- Entries supplied
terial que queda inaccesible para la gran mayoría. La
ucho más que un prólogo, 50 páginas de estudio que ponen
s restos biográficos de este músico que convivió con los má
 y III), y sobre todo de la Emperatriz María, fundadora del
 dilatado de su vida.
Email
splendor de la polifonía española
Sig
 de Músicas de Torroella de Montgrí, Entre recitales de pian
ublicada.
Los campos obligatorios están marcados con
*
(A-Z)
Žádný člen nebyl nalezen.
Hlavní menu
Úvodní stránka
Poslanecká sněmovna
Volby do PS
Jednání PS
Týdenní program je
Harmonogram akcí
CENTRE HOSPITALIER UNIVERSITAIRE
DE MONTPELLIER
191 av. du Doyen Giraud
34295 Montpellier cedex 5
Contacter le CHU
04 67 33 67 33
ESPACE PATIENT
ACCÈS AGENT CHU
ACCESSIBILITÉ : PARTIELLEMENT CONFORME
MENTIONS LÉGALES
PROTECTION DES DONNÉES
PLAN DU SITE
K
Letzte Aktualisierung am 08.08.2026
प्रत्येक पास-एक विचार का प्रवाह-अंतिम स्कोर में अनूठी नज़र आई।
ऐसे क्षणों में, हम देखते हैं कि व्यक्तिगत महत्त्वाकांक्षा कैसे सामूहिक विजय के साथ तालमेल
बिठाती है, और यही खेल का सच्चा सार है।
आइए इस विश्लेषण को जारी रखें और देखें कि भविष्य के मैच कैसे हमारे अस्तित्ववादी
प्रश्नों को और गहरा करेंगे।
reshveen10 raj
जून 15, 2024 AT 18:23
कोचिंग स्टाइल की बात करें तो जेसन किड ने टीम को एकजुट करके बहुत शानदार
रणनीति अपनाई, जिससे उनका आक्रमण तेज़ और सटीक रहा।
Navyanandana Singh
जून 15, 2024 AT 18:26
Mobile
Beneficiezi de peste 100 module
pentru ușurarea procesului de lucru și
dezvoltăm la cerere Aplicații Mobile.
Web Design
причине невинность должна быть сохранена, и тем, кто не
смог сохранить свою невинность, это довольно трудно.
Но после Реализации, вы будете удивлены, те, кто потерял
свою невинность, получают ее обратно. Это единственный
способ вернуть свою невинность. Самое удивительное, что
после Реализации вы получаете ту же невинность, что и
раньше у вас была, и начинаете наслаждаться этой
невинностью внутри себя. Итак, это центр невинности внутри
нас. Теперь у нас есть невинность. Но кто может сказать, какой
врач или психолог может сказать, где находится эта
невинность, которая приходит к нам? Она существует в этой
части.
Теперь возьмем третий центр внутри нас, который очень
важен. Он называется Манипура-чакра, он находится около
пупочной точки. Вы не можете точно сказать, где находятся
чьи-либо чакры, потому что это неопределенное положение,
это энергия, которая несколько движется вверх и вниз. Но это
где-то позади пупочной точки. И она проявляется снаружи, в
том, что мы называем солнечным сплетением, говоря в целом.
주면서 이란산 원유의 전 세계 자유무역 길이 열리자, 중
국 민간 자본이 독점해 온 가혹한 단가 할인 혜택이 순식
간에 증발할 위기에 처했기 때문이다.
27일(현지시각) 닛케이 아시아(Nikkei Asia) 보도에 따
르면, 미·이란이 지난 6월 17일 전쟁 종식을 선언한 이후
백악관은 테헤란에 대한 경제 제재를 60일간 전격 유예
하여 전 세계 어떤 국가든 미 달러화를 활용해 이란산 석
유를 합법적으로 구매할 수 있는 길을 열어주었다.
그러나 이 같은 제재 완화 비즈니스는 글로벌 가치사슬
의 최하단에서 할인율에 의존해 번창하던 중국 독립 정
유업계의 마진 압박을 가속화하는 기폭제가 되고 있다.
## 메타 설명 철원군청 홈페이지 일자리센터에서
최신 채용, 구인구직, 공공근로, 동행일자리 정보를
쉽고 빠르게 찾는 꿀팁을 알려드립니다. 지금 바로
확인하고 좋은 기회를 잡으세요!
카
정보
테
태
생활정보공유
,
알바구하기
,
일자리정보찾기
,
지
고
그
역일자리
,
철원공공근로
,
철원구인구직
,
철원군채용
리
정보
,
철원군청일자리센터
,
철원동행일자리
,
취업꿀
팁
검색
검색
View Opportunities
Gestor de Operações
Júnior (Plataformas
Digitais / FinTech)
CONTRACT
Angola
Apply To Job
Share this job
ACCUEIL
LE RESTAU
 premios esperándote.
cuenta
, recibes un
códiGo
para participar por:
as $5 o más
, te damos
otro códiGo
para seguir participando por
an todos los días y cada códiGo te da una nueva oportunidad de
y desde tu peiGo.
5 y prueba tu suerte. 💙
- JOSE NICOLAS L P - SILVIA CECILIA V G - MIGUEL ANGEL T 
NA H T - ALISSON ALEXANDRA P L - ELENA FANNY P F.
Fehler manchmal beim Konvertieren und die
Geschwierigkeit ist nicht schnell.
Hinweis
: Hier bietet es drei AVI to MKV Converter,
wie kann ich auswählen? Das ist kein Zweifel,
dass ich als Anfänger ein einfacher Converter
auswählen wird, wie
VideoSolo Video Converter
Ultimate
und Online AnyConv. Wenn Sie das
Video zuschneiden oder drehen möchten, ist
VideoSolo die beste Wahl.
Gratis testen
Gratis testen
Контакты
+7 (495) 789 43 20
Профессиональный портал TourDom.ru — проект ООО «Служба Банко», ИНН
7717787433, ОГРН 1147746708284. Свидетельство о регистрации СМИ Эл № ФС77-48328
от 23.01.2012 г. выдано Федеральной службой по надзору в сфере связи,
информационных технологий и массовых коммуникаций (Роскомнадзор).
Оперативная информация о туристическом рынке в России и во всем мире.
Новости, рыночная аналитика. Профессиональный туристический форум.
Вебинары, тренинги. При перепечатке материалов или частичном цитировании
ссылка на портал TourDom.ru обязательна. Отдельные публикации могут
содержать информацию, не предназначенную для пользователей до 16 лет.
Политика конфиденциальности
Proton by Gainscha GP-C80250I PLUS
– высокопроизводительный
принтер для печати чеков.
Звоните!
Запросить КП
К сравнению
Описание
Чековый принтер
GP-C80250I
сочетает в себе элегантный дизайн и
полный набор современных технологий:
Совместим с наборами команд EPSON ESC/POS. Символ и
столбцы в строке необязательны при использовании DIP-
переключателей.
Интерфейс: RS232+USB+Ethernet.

- Problem
Please give, as a single number with nothing added, the count of lines in the records that contain the word "VideoSolo".

- Output
2